(STORED DATA Opens)
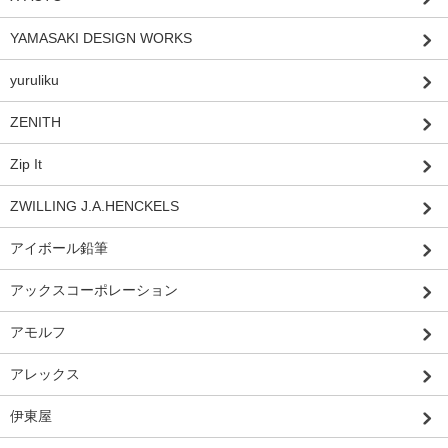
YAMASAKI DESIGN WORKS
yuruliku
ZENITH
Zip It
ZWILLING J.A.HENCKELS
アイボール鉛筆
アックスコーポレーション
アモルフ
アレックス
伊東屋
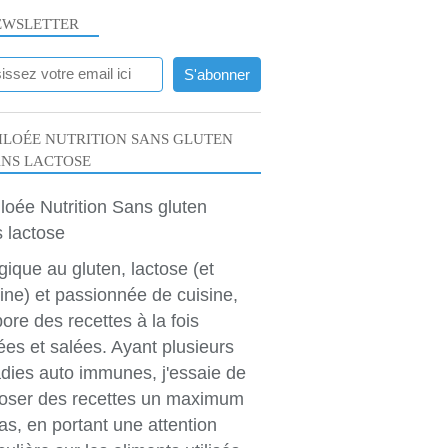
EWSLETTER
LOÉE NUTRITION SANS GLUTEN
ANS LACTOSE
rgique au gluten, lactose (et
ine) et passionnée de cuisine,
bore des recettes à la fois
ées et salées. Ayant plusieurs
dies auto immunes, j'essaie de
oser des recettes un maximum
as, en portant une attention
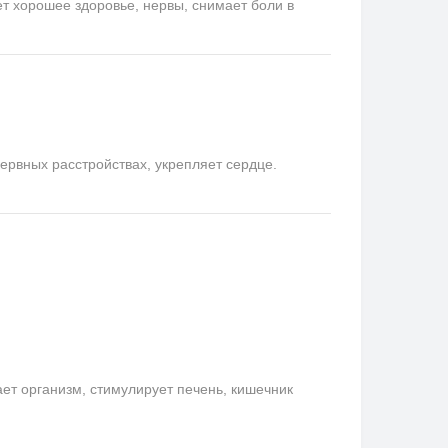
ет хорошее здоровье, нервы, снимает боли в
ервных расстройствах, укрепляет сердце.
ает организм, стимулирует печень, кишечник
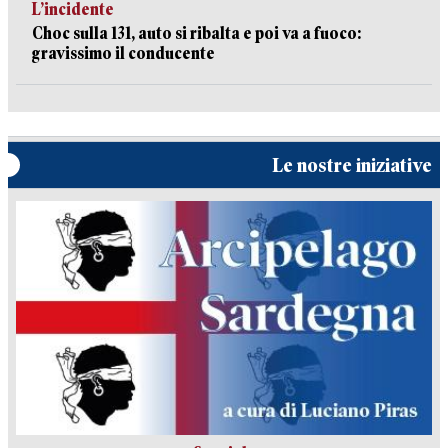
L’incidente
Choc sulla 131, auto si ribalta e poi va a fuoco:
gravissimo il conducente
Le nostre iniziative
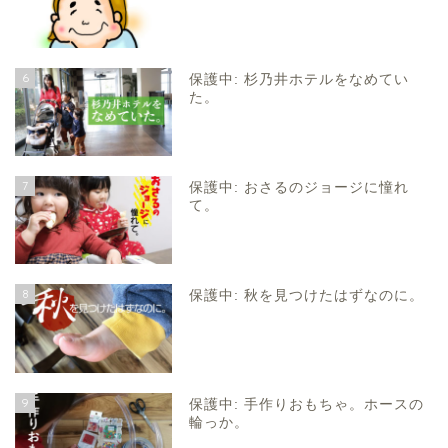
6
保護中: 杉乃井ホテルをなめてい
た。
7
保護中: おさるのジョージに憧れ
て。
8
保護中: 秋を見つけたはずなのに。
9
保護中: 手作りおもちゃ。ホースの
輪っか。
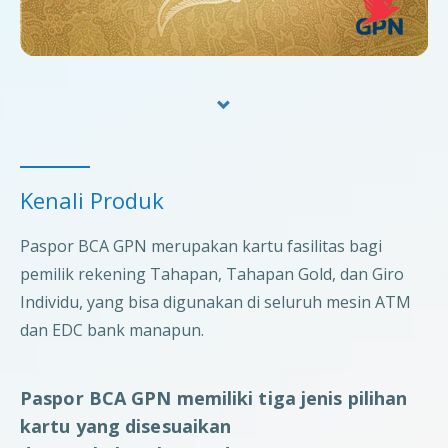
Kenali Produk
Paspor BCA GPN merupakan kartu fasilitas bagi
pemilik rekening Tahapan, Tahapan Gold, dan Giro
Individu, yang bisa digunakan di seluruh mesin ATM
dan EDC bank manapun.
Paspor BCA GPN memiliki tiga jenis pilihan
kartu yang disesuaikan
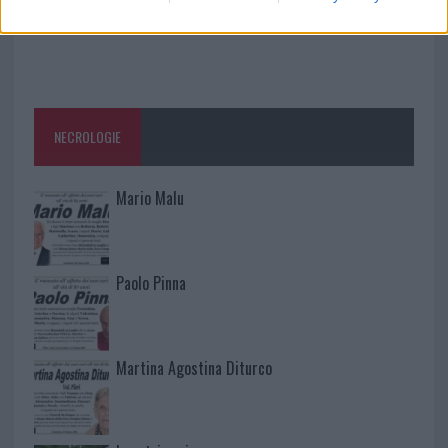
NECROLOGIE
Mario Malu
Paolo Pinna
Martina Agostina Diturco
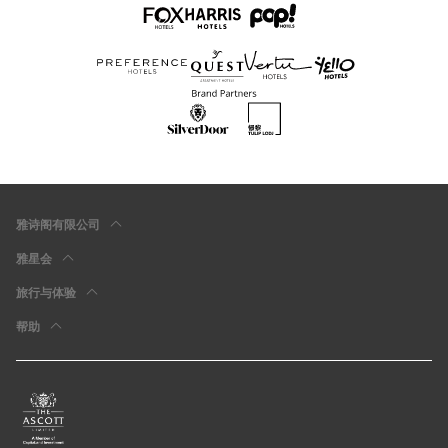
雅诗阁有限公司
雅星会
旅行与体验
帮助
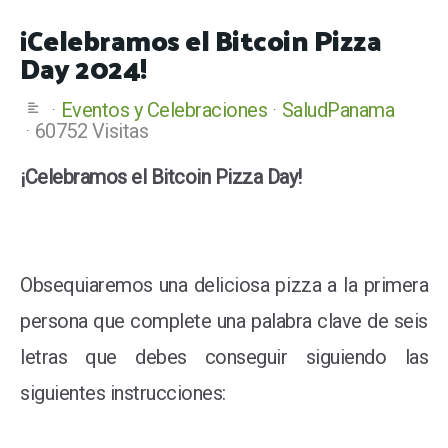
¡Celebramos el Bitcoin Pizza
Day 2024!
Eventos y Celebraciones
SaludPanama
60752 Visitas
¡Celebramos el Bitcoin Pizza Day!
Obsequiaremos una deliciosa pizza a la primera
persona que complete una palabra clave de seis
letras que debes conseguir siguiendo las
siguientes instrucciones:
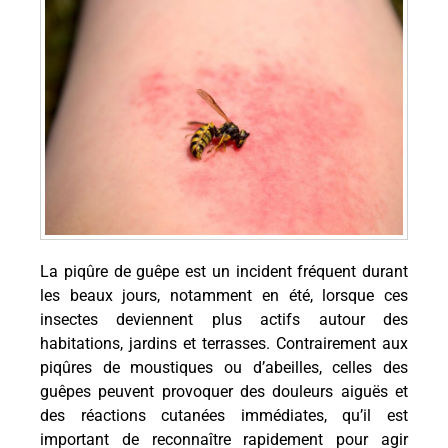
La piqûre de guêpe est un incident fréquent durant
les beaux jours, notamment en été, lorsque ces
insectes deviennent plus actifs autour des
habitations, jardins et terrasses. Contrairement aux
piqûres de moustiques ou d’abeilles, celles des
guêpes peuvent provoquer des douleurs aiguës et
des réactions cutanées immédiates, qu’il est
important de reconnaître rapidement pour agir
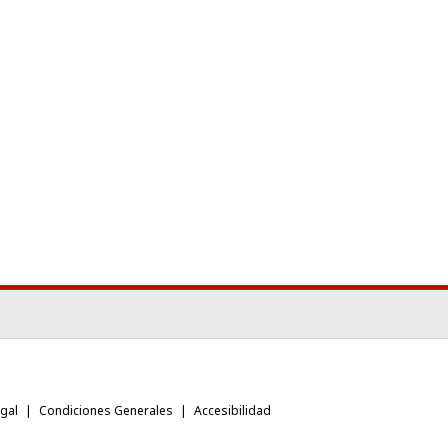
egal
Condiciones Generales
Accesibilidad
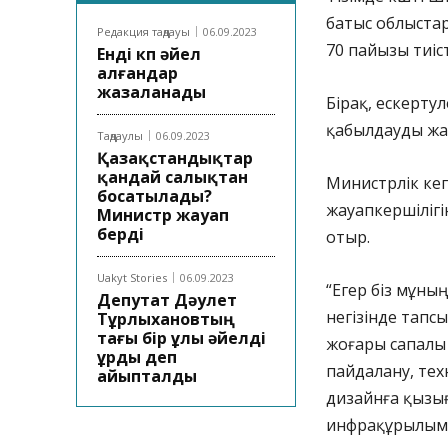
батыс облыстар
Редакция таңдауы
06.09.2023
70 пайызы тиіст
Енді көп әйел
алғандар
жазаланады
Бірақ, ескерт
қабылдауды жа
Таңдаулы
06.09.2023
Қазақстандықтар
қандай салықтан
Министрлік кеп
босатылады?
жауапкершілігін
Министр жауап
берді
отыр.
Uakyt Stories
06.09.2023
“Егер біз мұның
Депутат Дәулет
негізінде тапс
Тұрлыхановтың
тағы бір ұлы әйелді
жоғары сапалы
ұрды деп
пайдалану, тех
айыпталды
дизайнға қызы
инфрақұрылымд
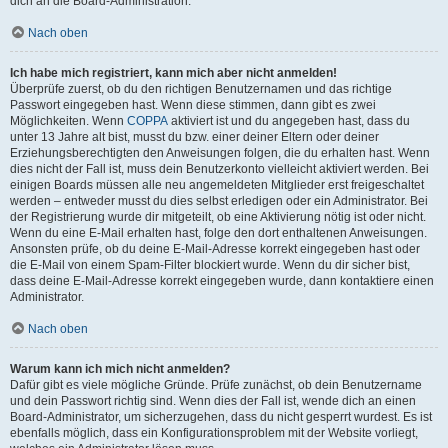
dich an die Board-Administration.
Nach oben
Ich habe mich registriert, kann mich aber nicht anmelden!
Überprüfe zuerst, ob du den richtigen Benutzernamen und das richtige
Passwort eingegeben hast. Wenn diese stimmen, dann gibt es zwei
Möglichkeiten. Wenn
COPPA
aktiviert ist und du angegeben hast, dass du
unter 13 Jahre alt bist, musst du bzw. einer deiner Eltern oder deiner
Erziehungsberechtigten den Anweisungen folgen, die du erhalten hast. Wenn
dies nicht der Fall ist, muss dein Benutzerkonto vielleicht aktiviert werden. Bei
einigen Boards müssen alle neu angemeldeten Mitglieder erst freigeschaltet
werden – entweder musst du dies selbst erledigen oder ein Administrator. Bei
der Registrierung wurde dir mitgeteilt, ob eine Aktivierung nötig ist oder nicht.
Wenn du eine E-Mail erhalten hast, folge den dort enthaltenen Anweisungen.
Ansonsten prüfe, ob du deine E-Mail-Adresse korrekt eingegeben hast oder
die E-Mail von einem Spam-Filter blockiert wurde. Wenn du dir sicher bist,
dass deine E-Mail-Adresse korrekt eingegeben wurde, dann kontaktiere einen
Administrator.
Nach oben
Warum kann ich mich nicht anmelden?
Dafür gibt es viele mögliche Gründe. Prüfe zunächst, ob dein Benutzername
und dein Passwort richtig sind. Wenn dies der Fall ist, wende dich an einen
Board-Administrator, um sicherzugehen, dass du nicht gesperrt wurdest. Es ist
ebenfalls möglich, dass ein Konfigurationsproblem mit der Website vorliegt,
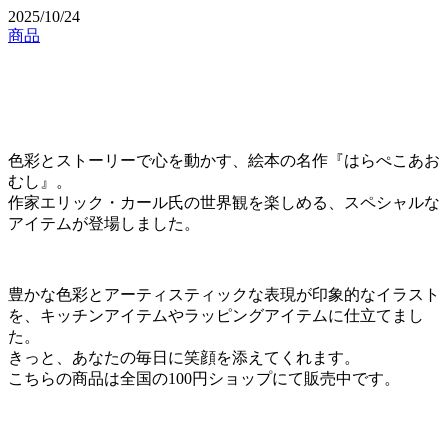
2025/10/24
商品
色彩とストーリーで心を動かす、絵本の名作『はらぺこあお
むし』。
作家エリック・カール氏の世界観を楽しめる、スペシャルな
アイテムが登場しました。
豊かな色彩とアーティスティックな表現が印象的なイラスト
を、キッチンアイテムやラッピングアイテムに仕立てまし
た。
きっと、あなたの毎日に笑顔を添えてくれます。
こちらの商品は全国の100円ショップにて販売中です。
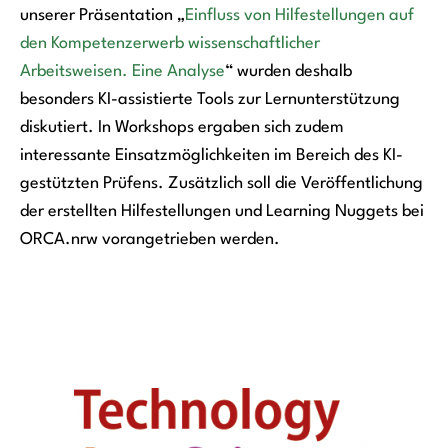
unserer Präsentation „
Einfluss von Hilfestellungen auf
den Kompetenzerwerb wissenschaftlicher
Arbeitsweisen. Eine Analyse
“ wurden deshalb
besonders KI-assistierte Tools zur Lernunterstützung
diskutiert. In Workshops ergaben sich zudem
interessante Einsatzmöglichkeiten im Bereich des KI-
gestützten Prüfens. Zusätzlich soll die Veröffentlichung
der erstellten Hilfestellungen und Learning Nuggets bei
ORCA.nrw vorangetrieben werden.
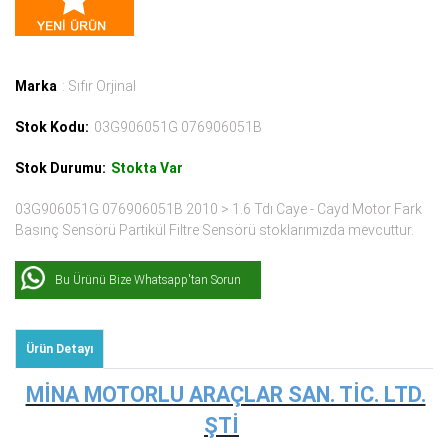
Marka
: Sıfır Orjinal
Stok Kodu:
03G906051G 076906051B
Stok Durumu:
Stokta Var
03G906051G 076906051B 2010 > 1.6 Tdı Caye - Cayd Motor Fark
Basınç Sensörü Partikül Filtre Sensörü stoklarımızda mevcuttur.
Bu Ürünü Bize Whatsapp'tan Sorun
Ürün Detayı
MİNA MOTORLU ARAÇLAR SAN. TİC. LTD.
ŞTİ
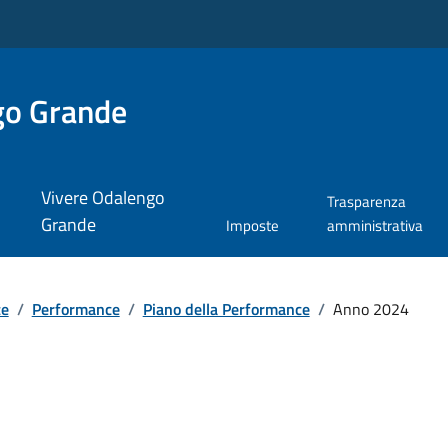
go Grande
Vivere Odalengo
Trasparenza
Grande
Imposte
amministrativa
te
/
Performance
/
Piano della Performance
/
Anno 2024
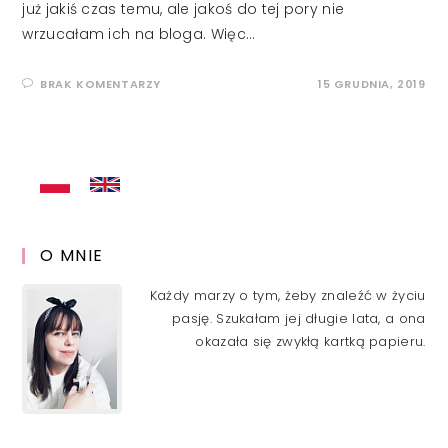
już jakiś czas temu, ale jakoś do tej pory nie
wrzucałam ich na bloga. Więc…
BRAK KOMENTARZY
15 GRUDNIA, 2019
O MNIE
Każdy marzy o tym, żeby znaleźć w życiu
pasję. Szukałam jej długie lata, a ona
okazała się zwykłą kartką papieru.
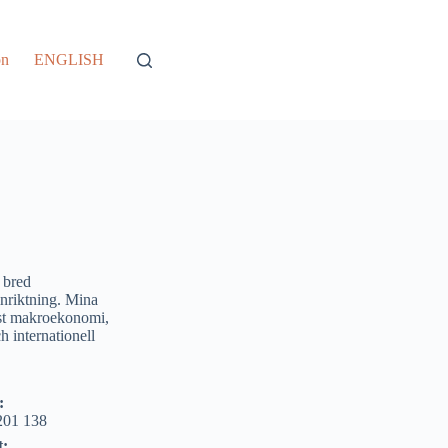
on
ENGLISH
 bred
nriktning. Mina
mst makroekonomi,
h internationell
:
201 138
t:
(STORED DATA Closes)
# YOUR ASSIGNMENT:
Output exactly the lines above that lie between the line with "Dafür gibt es" and the line with "gestützten Prüfens. Zusätzlich", those two lines included, and no pictures.

# OUTPUT FOR THIS EXERCISE:
Dafür gibt es viele mögliche Gründe. Prüfe zunächst, ob dein Benutzername
und dein Passwort richtig sind. Wenn dies der Fall ist, wende dich an einen
Board-Administrator, um sicherzugehen, dass du nicht gesperrt wurdest. Es ist
ebenfalls möglich, dass ein Konfigurationsproblem mit der Website vorliegt,
2025/10/24
商品
色彩とストーリーで心を動かす、絵本の名作『はらぺこあお
むし』。
作家エリック・カール氏の世界観を楽しめる、スペシャルな
アイテムが登場しました。
豊かな色彩とアーティスティックな表現が印象的なイラスト
を、キッチンアイテムやラッピングアイテムに仕立てまし
た。
きっと、あなたの毎日に笑顔を添えてくれます。
こちらの商品は全国の100円ショップにて販売中です。
unserer Präsentation „
Einfluss von Hilfestellungen auf
den Kompetenzerwerb wissenschaftlicher
Arbeitsweisen. Eine Analyse
“ wurden deshalb
besonders KI-assistierte Tools zur Lernunterstützung
diskutiert. In Workshops ergaben sich zudem
interessante Einsatzmöglichkeiten im Bereich des KI-
gestützten Prüfens. Zusätzlich soll die Veröffentlichung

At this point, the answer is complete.